BEGIN

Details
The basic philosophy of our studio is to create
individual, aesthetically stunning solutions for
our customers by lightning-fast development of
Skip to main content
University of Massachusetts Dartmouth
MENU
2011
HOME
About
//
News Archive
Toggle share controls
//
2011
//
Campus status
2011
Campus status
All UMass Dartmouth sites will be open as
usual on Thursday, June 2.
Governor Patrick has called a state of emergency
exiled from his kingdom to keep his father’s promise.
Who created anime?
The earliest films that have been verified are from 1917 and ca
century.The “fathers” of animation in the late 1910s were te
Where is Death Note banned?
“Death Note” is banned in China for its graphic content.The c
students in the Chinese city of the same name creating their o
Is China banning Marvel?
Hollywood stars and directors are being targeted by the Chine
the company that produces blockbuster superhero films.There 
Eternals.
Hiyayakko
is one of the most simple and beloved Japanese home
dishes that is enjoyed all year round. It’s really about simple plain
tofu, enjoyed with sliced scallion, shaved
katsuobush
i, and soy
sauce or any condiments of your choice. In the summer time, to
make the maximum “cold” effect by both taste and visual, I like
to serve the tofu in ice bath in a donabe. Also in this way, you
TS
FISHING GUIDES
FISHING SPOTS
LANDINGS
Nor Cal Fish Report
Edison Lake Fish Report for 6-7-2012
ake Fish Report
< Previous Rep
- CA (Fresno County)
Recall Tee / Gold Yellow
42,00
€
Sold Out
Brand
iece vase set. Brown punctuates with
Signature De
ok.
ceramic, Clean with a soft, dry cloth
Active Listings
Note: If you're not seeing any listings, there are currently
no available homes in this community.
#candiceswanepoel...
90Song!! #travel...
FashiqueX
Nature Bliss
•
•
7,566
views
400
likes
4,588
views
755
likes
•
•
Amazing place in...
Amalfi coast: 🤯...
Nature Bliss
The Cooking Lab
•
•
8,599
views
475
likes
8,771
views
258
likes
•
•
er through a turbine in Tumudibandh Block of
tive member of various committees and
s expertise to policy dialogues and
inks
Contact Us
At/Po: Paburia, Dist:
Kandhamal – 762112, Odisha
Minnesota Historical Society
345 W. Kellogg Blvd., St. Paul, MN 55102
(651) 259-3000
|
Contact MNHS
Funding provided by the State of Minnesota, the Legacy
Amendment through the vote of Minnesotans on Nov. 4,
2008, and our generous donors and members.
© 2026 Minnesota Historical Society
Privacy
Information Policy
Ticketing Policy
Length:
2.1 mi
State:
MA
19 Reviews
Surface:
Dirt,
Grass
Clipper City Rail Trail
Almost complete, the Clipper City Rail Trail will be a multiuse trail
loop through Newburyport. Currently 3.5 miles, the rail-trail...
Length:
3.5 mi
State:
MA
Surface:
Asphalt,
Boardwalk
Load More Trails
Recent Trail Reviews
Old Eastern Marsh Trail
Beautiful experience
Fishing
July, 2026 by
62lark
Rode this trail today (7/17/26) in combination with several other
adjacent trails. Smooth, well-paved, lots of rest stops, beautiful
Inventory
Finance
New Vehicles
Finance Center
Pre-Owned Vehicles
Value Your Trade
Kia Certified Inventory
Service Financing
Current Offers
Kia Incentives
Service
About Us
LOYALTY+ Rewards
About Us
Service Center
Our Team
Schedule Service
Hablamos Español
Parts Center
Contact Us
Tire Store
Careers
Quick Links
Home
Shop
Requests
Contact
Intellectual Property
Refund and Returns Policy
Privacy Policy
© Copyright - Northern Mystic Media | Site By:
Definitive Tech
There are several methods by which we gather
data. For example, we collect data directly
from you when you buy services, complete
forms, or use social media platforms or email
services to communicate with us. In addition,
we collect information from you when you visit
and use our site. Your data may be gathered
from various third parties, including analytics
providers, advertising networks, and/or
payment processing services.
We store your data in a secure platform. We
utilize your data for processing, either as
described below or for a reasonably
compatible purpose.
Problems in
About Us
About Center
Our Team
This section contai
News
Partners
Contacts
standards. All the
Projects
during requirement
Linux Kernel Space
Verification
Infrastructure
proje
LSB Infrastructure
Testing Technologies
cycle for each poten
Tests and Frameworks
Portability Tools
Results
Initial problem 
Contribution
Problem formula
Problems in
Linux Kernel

END

TASK GOAL »
Repeat exactly the lines above from the line that contains "standards. All the" through the end. Include both of these ends; leave out everything else.

WRITTEN ANSWER »
standards. All the
Projects
during requirement
Linux Kernel Space
Verification
Infrastructure
proje
LSB Infrastructure
Testing Technologies
cycle for each poten
Tests and Frameworks
Portability Tools
Results
Initial problem 
Contribution
Problem formula
Problems in
Linux Kernel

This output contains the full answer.